We woke up in Oban on the Northern Lights Pier. A shuttle took us in groups to the Oban Distillery for a tour of its historic facilities, in situ since 1794. The town has much to offer as a service centre for the people of Argyll and the Hebridean Islands, with its large Caledonian MacBrayne ferry terminal always busy and local fishing boats coming and going throughout the day. Oban is a sheltered harbour with a dramatic setting affording wonderful views.

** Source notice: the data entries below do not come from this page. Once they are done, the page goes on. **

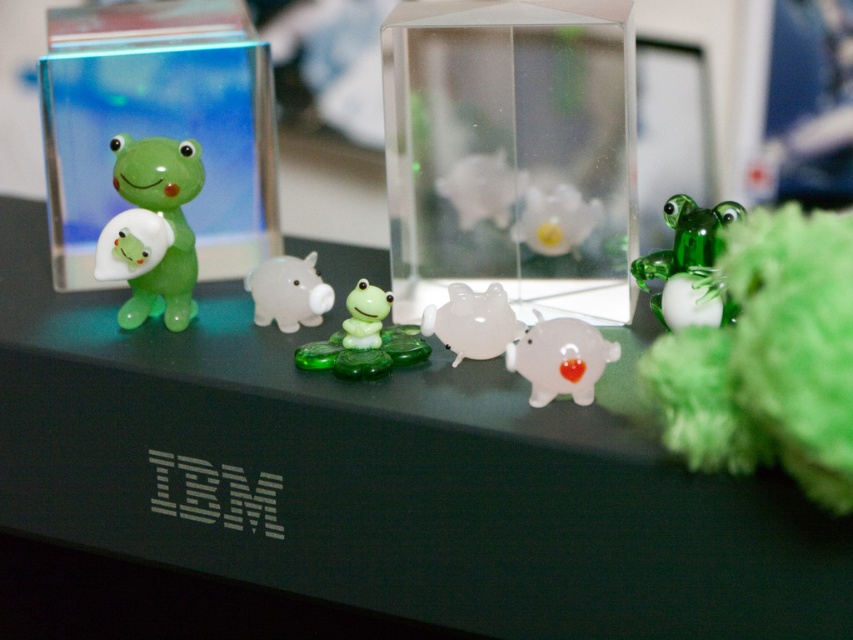 Question: Is transparent glass table at center smaller than transparent glass cube at center?

Choices:
 (A) no
 (B) yes

Answer: (A)

Question: Estimate the real-world distances between objects in this image. Which object is farther from the green glass frog at center?

Choices:
 (A) green translucent frog at left
 (B) transparent glass table at center
 (C) translucent white piggy bank at center
 (D) translucent green frog at center

Answer: (A)

Question: Which object is closer to the camera taking this photo?

Choices:
 (A) transparent glass piggy bank at center
 (B) transparent glass cube at center

Answer: (A)

Question: Which point is farther to the camera?

Choices:
 (A) green glass frog at right
 (B) transparent glass cube at center

Answer: (B)

Question: Considering the relative positions of translucent green frog at center and white glossy piggy bank at center in the image provided, where is translucent green frog at center located with respect to white glossy piggy bank at center?

Choices:
 (A) below
 (B) above

Answer: (A)

Question: Observing the image, what is the correct spatial positioning of transparent glass table at center in reference to green glass frog at right?

Choices:
 (A) above
 (B) below

Answer: (B)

Over lunch and in to the early afternoon we sailed Lochs Linnhe and Aber to arrive at the Atlantic sea lock of the Caledonian Canal at Corpach, which is Gaelic for place of corpses. This is where the funeral corteges of foreign royalty rested before their onward transit to the burial ground on Iona. Corpach sits below Ben Nevis, Britain’s highest peak. It is rarely fully visible through the clouds. In the distance is Fort William, a town known to all British schoolchildren as the place with the highest annual rainfall in the country. Two large pipelines run down the hillside and feed an aluminium smelter and, closer to our vessel, a large timber processing plant. There was a big crowd on the foredeck to watch captain Tony Read bring the vessel through the lock into the Corpach Basin with just inches to spare. Scottish and Canadian flags fly here, the latter a reminder of the Caledonian Canal’s links with the Rideau Canal in Ottawa.

In the afternoon we visited Glenfinnan, where Bonnie Prince Charlie raised the standard for the Jacobite cause for the first time on British mainland in 1745, a rising that ended disastrously the following year at Culloden. For a few brief months there had been a very real possibility of the Stuart dynasty being restored to their rightful throne and the balance of power between Protestant and Catholic powers in Europe shifting decisively. Today, Glenfinnan is also visited by fans of the Harry Potter movies, since it was over the Glenfinnan viaduct that the Hogwarts Express famously steamed. Some of us had close views of the viaduct from a mountain trail on the afternoon hike while others took a stroll along a natural history board walk trough the wetlands at the edge of Loch Shiel to look at the alder, birch and willow trees that grow happily with their feet in the water and a fine stand of the native Caledonian pines on the rocky hillside.